Multi-Step Workflow

This tutorial extends the previously created “Hello World” workflow by adding a second step. The second step executes the wc command and returns a text file with the word count, line count, and byte count of the file created by the “Hello World” app.

You can either start from your previous “Hello World” workflow or the GeneFlow workflow template using one of the following commands

git clone https://github.com/[USER]/hello-world-workflow-gf2.git hello-world-2step-workflow-gf2

Or

git clone https://gitlab.com/geneflow/workflows/workflow-template-gf2.git hello-world-2step-workflow-gf2

The “wc” app

The wc app has been created already.

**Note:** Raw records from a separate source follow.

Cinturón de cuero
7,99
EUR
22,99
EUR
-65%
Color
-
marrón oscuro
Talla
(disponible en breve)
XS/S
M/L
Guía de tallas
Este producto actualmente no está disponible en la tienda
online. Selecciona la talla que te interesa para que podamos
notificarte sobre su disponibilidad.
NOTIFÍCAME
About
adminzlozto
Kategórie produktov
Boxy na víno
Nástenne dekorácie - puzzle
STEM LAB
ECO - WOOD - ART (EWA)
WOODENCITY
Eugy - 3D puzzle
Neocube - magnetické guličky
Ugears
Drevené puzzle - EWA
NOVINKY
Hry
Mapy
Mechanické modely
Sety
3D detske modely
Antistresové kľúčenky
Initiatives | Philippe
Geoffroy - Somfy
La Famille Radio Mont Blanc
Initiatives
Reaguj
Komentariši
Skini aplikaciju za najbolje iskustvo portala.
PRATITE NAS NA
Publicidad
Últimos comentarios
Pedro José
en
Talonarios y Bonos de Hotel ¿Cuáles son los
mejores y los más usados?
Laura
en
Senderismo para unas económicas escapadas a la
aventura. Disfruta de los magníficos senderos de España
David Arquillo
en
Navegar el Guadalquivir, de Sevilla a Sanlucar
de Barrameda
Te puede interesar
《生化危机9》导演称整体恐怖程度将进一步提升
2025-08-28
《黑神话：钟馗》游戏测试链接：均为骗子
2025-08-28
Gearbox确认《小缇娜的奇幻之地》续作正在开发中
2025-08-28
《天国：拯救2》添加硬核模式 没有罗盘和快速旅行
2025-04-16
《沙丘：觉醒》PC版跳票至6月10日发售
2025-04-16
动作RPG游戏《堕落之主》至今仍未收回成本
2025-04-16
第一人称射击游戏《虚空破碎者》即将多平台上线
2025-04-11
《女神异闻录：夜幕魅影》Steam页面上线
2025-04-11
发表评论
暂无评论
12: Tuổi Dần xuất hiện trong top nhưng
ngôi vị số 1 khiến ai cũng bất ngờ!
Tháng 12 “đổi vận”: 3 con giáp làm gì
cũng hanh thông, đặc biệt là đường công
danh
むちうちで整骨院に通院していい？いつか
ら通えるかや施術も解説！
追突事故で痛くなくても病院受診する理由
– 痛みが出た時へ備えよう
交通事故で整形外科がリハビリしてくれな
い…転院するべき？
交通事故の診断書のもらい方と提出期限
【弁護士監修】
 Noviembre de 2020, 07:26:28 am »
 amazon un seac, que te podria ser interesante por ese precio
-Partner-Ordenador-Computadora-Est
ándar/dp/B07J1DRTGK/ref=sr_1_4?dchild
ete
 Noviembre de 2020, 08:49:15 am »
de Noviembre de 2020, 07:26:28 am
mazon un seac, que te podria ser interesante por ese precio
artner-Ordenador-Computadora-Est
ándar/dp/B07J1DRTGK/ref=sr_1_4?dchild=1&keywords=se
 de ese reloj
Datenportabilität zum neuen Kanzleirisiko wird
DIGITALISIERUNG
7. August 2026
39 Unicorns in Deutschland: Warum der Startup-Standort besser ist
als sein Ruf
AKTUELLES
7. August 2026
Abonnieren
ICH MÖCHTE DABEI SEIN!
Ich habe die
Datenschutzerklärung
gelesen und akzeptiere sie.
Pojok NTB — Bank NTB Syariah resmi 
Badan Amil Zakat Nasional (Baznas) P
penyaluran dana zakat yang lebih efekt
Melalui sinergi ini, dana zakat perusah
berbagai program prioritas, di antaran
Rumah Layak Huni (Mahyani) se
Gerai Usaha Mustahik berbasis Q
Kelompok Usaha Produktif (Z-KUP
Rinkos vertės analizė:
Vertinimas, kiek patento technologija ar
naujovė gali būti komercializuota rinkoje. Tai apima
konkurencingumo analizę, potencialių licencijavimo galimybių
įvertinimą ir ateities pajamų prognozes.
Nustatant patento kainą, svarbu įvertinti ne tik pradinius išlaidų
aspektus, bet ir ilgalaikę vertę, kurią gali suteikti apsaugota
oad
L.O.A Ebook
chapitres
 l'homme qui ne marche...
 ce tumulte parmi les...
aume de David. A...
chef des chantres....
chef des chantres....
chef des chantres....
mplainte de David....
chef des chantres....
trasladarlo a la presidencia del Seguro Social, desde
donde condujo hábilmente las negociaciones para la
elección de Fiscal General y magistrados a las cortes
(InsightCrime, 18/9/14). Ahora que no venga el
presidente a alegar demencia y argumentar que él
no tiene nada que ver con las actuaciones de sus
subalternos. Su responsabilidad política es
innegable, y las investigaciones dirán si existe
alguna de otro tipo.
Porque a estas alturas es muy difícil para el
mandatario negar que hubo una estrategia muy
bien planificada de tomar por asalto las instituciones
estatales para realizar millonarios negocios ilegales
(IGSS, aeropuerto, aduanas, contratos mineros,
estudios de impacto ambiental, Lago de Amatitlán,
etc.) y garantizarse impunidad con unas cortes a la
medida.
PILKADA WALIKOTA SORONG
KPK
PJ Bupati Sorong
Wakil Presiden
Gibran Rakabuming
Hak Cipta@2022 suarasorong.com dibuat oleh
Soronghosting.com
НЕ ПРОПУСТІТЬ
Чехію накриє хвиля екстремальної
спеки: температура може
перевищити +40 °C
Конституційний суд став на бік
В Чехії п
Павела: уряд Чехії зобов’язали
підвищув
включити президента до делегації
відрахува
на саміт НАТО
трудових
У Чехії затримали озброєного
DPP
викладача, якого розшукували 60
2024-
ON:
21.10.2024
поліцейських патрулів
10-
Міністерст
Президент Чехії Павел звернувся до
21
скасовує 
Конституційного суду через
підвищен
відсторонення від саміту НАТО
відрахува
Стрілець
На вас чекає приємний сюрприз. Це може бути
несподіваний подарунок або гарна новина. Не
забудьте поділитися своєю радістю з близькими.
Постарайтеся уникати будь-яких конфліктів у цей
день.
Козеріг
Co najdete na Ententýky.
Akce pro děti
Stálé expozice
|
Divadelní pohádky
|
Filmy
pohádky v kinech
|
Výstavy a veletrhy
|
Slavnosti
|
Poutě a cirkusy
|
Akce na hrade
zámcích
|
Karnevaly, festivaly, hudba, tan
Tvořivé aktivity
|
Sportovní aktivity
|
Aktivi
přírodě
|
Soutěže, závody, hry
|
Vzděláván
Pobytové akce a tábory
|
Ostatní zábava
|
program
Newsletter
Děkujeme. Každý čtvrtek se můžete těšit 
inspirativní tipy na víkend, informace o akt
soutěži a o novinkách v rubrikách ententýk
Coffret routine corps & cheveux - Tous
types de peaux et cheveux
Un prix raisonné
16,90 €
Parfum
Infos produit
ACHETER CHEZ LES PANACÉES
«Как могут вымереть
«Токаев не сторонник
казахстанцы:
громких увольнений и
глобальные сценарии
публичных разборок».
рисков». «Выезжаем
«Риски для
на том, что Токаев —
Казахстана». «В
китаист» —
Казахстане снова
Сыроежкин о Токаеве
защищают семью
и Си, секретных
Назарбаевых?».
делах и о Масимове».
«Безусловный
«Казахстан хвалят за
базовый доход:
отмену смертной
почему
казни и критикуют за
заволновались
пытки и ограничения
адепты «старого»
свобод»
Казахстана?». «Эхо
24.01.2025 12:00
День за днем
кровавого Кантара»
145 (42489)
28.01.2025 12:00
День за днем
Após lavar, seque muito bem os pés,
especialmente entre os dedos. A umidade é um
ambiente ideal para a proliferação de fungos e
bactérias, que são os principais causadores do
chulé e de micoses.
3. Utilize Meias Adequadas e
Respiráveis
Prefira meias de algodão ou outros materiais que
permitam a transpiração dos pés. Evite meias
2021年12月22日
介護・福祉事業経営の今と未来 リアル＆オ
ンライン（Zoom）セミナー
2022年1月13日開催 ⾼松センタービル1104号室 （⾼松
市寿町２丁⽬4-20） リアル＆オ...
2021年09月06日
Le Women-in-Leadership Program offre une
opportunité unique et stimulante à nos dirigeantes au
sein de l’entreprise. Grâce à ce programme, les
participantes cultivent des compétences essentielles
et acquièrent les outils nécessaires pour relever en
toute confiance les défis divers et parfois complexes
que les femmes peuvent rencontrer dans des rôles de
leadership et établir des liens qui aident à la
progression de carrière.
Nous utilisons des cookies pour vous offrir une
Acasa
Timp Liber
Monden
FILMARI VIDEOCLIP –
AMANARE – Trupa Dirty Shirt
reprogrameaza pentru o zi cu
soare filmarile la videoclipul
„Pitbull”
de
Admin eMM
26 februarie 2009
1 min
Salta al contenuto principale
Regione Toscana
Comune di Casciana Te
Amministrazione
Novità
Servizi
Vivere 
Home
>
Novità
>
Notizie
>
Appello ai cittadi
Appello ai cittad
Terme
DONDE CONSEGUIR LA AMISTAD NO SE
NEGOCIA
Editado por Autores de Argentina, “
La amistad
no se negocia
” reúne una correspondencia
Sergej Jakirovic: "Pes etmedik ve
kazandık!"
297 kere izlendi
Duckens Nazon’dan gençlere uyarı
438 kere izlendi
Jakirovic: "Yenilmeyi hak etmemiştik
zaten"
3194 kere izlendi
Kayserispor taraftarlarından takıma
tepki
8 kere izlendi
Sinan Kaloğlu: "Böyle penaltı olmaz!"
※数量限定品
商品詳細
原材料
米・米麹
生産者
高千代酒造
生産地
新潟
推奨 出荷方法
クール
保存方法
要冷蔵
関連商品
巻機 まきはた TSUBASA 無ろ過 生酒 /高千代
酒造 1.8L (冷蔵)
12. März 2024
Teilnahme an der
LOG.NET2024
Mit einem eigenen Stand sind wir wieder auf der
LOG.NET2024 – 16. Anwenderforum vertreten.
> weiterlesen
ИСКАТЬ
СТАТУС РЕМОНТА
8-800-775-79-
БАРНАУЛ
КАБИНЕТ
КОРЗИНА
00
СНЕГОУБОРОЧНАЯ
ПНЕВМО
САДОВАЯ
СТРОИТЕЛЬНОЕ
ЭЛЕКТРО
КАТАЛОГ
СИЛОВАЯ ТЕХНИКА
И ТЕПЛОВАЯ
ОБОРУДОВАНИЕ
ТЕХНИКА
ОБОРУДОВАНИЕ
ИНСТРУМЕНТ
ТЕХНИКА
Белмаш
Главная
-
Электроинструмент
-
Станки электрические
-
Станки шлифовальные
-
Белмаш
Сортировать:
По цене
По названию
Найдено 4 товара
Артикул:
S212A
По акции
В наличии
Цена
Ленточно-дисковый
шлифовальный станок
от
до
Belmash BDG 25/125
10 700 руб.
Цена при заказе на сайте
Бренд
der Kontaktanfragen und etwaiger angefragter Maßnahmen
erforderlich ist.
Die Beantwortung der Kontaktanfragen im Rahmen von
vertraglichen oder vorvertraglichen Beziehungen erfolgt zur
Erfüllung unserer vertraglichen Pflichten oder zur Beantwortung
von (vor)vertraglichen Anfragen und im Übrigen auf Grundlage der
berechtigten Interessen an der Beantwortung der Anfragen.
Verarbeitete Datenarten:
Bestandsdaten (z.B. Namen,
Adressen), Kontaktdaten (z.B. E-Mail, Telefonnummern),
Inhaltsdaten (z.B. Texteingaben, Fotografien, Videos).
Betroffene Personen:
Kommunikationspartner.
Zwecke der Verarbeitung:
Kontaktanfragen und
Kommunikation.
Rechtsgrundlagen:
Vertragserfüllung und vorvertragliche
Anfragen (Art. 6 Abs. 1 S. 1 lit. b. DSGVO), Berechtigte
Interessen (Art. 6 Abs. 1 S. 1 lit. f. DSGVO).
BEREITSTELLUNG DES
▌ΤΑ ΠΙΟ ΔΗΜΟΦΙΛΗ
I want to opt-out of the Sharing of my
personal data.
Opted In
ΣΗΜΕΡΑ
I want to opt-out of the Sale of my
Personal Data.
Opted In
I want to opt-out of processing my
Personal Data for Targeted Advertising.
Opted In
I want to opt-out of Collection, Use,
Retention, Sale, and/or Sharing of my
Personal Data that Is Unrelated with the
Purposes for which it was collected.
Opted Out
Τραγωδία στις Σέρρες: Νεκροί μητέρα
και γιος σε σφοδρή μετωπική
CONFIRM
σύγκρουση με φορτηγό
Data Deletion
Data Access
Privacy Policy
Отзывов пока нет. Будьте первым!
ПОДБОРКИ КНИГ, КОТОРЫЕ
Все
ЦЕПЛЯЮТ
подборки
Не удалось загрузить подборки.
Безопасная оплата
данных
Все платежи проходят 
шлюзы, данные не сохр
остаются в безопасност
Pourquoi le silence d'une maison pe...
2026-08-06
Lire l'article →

The app essentially executes the following command: wc input.file > output.file You can clone the git repository, look over the app, and run the test script to get a better understanding of how it works.

Hello World output is the wc input

The most important parts multi-step workflows are the inputs and outputs of the apps, as the output of one app will usually be the input of another app.

wc app input and output

Let’s look at the input and output section of the “wc” app at https://gitlab.com/geneflow/apps/wc-gf2/blob/master/app.yaml.

inputs:
  file:
    label: Input File
    description: Input file
    type: File
    required: true
    test_value: ${SCRIPT_DIR}/data/file.txt

parameters:
  output:
    label: Output File
    description: Output file
    type: File
    required: true
    test_value: output.txt

We see that the “wc” app takes a file as the input in the “file” field. In our workflow, we will use the output file of the “Hello World” app as the input to the “wc” app.

Update the workflow.yaml file

Update the appropriate sections of the workflow.yaml file as follows:

vi ./hello-world-2step-workflow-gf2/workflow.yaml

Metadata

Update the metadata section with the new information for the package. Add - wc to final_output for the output of the wc step to be included in the final output.

# metadata
name: hello-world-2step-workflow-gf
description: Hello World two-step workflow
documentation_uri:
repo_uri: 'https://github.com/jiangweiyao/hello-world-2step-workflow-gf.git'
version: '0.1'
username: USER

final_output:
- hello
- wc

Apps

Update the entries in the “apps” section to include both the “hello-world” and “wc” apps. We will use the first version (0.1) of the “Hello World” app. You can use the app provided or substitute the name and version of your “Hello World” app.

apps:
  hello-world:
    git: https://github.com/[USER]/hello-world-gf2.git
    version: '0.1'
  word-count:
    git: https://gitlab.com/geneflow/apps/wc-gf2.git
    version: '0.1'

Steps

Add the wc app as the second step. Set the app: value to the location specified in the apps-repo.yaml file. The depend: value specifies the steps that must complete before the current step runs. Set the “wc” step to depend on the “hello” step since the output of the “hello-world” app is the input to the “wc” app. Set the file: option of “wc” to ‘{hello->output}/helloworld.txt’ specifying the “helloworld.txt” file produced in the “hello” step as the input to “wc”. Finally, set the output: option under the “wc” step as the name of the output file.

# steps
steps:
  hello:
    app: hello-world
    depend: []
    template:
      file: ${workflow->file}
      output: helloworld.txt

  wc:
    app: word-count
    depend: [ "hello" ]
    template:
      file: ${hello->output}/helloworld.txt
      output: wc.txt

Update Workflow README

Update the README.rst to include the relevant information

Commit and Tag the New Workflow

We’ll use GitHub as an example, but the commands are similar for other repositories. If you cloned the workflow from an existing repository, delete the .git folder to create a new repository.

cd hello-world-2step-workflow-gf2
rm -rf .git

Create a new repository on GitHub named “hello-world-2step-workflow-gf2”. Push the code to GitHub using the following commands:

git init
git add .
git commit -m "1st commit"
git tag 0.1
git remote add origin https://github.com/[name]/hello-world-2step-workflow-gf2.git
git push -u origin master
git push origin 0.1

Be sure to replace [name] with your GitHub username.

Install and Test the Workflow

Now that the workflow has been committed to a Git repo, it can be installed anywhere:

geneflow install-workflow -g https://github.com/[name]/hello-world-2step-workflow-gf2.git -c --make_apps ./hello-world-2step

Make a dummy file named “test.txt”:

touch test.txt

Finally, test the workflow to validate its functionality:

geneflow run ./hello-world-2step -o output --in.file=test.txt

This command runs the workflow in the “hello-world-2step” directory using the test data and copies the output to the “output” directory. The output of the two steps are placed in separate folders.

tree ./geneflow_output/geneflow-job-[JOB ID]

You should see the following file structure:

geneflow-job-50dd420d
├── hello
│   └── helloworld.txt
└── wc
    └── wc.txt

Summary

Congratulations! You created a two-step workflow that uses the output of one app as the input of the second app.